*** DATA EXCERPTS Section Begins ***
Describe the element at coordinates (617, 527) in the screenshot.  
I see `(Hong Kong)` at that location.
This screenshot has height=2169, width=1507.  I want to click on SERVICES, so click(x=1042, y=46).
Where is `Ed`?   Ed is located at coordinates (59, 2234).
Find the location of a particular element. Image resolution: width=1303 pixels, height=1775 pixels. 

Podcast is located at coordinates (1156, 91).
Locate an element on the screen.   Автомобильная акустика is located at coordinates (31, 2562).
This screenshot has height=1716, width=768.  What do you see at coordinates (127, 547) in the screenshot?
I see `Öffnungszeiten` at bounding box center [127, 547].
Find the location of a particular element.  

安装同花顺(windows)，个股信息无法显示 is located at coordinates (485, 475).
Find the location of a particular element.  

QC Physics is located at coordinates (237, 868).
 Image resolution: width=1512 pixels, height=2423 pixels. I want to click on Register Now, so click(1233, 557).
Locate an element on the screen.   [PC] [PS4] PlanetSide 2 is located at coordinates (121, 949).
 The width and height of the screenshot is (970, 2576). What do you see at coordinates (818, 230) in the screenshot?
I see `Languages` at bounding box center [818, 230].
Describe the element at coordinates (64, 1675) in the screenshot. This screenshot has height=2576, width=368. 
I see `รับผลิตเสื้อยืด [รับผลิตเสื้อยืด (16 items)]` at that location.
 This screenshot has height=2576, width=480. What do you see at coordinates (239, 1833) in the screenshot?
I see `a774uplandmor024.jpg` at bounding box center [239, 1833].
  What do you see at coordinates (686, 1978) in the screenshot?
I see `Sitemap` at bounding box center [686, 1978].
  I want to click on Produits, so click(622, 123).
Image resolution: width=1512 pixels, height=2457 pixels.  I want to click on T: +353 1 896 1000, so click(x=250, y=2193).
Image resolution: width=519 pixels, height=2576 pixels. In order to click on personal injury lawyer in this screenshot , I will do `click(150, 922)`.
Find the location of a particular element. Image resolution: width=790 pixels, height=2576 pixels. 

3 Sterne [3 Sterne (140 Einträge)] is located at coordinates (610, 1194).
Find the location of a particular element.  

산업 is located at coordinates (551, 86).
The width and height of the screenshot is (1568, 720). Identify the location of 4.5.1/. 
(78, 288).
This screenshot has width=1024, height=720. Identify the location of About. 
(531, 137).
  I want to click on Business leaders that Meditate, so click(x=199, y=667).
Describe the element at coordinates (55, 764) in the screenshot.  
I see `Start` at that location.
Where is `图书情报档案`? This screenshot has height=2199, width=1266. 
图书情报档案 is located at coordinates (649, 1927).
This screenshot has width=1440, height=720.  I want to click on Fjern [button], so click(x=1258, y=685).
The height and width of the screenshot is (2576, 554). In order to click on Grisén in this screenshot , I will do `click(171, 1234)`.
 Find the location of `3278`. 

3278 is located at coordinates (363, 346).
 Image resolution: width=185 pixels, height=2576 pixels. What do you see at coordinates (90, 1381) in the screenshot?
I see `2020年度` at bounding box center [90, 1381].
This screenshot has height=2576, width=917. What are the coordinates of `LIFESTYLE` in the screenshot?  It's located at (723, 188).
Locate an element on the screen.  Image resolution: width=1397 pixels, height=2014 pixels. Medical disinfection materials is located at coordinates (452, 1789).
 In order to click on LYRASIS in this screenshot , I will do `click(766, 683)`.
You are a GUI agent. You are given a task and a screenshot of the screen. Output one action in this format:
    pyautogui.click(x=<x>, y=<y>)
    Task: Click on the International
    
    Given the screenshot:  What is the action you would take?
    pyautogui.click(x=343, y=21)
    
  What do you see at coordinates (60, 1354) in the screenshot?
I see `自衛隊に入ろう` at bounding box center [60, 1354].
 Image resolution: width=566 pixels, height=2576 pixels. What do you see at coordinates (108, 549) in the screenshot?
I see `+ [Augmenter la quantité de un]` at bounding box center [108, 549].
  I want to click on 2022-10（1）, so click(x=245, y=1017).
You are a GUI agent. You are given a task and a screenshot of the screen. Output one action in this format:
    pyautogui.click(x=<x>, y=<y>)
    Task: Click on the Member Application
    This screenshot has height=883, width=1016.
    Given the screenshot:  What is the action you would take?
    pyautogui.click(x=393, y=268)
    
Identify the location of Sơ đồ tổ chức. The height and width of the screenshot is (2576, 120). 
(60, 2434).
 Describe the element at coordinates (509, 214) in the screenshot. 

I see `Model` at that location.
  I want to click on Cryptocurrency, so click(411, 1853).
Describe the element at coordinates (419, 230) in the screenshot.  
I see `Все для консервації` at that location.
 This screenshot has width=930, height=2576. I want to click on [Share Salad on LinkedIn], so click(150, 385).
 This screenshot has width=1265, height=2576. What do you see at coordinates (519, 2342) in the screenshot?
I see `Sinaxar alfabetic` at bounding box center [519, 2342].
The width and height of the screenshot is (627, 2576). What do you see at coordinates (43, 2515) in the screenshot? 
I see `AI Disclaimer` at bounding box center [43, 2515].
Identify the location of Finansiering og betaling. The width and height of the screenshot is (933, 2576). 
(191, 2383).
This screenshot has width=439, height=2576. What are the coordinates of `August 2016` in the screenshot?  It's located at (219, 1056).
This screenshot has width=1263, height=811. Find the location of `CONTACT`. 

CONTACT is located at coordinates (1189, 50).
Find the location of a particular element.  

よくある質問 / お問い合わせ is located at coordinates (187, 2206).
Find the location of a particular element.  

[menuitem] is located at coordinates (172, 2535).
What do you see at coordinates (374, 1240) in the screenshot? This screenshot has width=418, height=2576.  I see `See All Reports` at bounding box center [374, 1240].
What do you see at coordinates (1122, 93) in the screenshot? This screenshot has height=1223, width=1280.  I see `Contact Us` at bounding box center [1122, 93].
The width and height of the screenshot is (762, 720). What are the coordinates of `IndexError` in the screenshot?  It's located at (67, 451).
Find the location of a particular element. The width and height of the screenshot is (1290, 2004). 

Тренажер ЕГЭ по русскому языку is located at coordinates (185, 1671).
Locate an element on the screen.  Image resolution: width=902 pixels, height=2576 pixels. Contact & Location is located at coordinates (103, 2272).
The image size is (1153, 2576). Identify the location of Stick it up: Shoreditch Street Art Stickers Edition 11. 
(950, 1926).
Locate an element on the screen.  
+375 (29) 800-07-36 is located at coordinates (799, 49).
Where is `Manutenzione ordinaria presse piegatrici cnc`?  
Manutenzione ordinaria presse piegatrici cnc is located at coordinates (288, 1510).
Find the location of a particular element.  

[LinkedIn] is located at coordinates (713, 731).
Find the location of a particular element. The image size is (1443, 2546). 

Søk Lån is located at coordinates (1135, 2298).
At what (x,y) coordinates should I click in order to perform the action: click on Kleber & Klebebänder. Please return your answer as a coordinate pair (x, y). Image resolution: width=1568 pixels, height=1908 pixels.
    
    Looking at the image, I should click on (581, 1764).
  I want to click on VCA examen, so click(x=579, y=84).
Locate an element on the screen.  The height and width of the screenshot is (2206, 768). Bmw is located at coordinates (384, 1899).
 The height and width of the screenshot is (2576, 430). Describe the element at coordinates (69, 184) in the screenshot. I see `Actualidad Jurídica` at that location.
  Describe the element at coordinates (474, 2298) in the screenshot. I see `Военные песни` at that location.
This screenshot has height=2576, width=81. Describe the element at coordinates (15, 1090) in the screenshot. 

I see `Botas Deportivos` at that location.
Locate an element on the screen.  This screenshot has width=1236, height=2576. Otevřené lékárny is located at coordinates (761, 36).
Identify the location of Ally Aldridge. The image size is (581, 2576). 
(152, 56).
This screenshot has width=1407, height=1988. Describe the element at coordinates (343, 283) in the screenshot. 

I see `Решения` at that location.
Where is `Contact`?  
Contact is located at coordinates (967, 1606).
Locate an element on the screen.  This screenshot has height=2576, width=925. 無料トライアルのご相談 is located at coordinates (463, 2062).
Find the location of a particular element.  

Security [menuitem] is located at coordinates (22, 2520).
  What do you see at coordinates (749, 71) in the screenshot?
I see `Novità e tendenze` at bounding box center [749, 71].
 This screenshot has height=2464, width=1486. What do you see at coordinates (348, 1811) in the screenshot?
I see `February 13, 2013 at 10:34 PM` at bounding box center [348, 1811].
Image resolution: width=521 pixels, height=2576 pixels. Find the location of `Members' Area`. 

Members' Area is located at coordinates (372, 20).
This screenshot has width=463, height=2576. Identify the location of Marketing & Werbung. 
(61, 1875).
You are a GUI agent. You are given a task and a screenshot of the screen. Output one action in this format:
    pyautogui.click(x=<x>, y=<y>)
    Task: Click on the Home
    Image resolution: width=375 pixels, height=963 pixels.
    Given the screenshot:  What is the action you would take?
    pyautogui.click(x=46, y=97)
*** DATA EXCERPTS Section Ends ***
REQUIRED ACTION:
Counting every line of the entries that holds the word "will", report the total and no other text.

SOLUTION FOR THIS EXERCISE:
3